PROBLEM TO SOLVE.
Exactly how many lines in the entries contain "today"? Give that number alone.

AVAILABLE DATA.
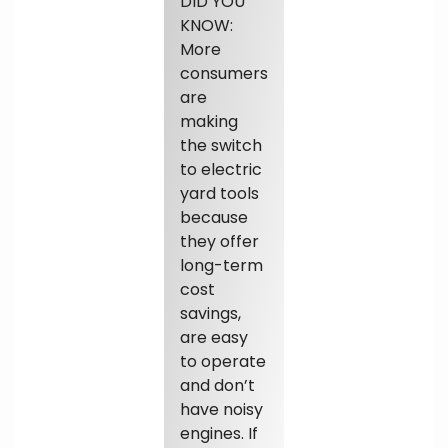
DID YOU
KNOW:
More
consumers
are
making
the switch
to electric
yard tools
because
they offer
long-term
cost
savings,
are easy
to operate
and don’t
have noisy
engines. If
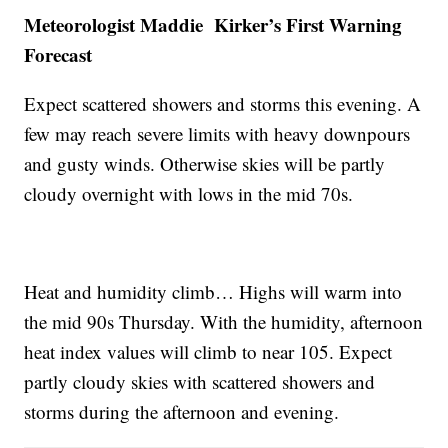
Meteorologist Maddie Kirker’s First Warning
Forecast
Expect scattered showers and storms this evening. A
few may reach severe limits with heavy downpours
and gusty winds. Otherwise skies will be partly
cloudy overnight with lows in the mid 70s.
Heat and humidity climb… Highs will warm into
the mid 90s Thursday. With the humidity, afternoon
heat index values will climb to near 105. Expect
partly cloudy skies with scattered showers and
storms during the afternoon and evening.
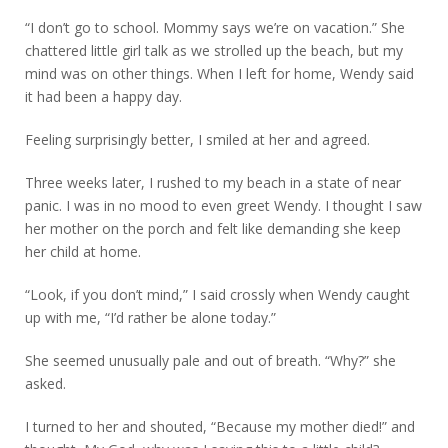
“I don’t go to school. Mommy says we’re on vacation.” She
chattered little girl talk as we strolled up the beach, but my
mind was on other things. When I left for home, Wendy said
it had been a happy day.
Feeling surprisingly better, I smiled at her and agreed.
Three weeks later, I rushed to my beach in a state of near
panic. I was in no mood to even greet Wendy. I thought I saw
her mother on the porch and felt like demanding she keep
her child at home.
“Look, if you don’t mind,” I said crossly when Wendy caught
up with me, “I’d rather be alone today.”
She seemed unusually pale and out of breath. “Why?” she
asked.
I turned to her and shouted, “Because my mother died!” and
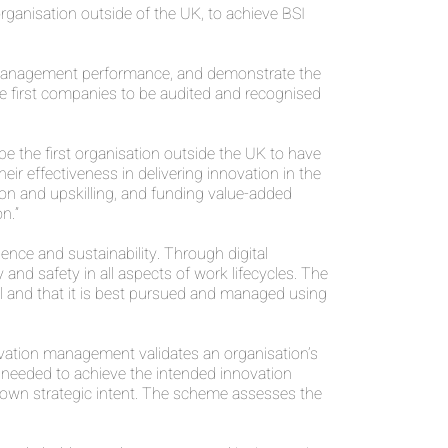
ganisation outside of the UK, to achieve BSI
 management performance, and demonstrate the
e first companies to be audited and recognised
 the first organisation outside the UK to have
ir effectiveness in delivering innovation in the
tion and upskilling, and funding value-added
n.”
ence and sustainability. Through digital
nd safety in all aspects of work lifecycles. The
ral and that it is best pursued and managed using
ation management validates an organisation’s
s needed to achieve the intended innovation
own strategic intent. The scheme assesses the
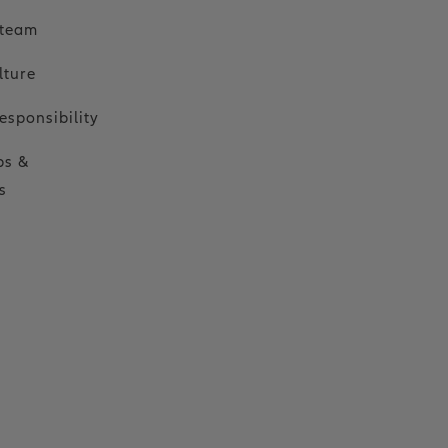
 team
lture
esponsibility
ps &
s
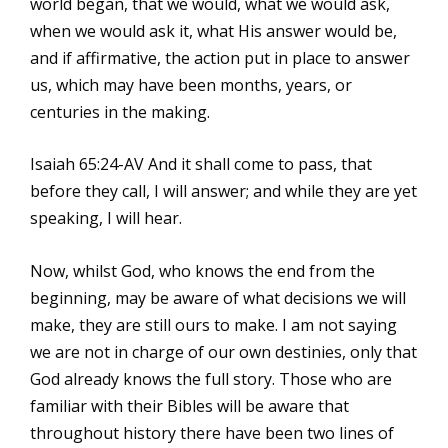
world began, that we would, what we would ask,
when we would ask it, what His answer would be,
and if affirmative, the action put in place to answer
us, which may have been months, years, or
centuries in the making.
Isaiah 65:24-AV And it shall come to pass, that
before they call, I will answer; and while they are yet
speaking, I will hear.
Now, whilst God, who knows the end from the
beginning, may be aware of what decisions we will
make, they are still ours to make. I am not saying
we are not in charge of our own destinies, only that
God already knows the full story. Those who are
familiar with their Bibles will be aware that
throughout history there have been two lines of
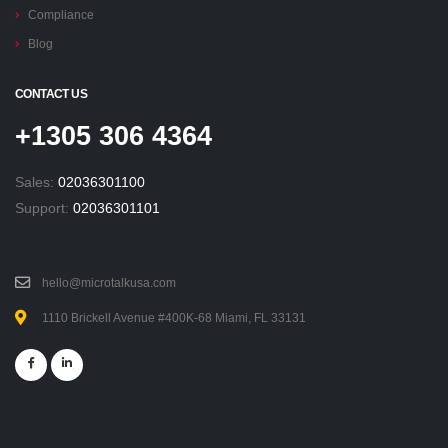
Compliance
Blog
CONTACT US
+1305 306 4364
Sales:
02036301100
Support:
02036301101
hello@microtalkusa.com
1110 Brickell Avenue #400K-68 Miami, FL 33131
---
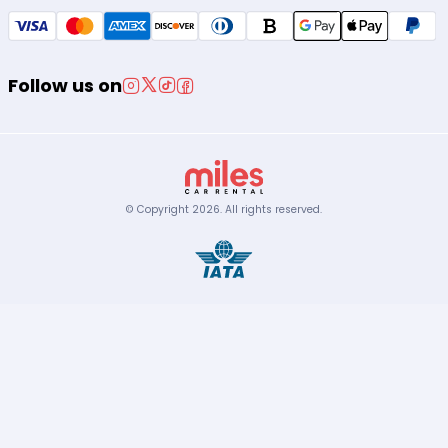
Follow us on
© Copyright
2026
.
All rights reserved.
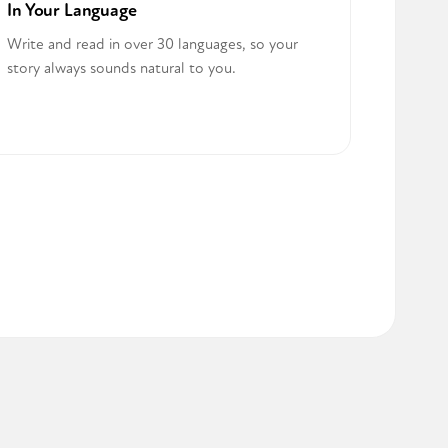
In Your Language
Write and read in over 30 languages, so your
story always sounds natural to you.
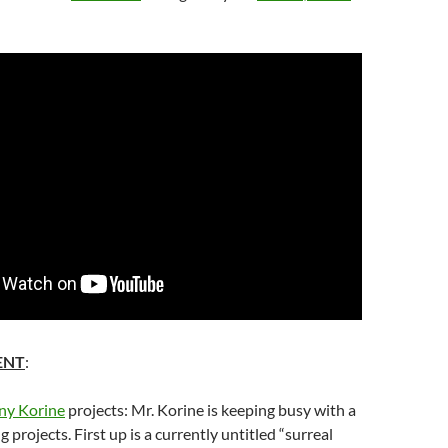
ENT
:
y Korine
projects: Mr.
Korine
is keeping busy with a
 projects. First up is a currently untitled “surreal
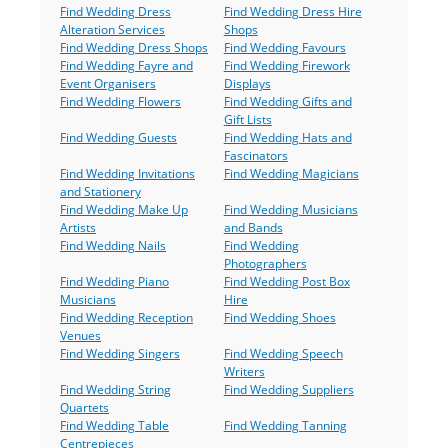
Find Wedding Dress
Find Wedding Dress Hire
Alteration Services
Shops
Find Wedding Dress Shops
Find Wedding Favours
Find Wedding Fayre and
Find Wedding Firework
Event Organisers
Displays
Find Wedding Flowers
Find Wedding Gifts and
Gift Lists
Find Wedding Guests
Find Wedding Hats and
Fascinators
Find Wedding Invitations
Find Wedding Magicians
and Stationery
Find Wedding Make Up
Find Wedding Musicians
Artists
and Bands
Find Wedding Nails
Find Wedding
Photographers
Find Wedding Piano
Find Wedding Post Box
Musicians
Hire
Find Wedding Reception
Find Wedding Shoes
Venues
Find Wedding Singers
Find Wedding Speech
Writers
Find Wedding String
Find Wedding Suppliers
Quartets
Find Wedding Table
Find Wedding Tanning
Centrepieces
* * *
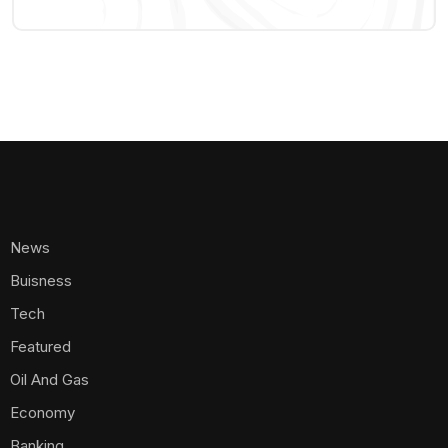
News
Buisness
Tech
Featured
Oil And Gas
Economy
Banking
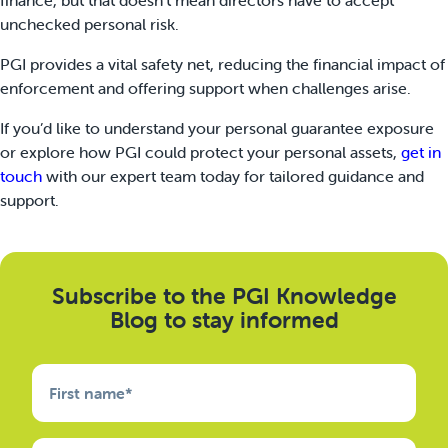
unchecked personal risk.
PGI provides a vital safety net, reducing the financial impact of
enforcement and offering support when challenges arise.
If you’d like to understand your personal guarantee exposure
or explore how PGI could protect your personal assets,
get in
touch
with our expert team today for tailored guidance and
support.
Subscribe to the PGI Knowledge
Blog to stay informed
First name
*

RESULT FOR THIS EXERCISE.
2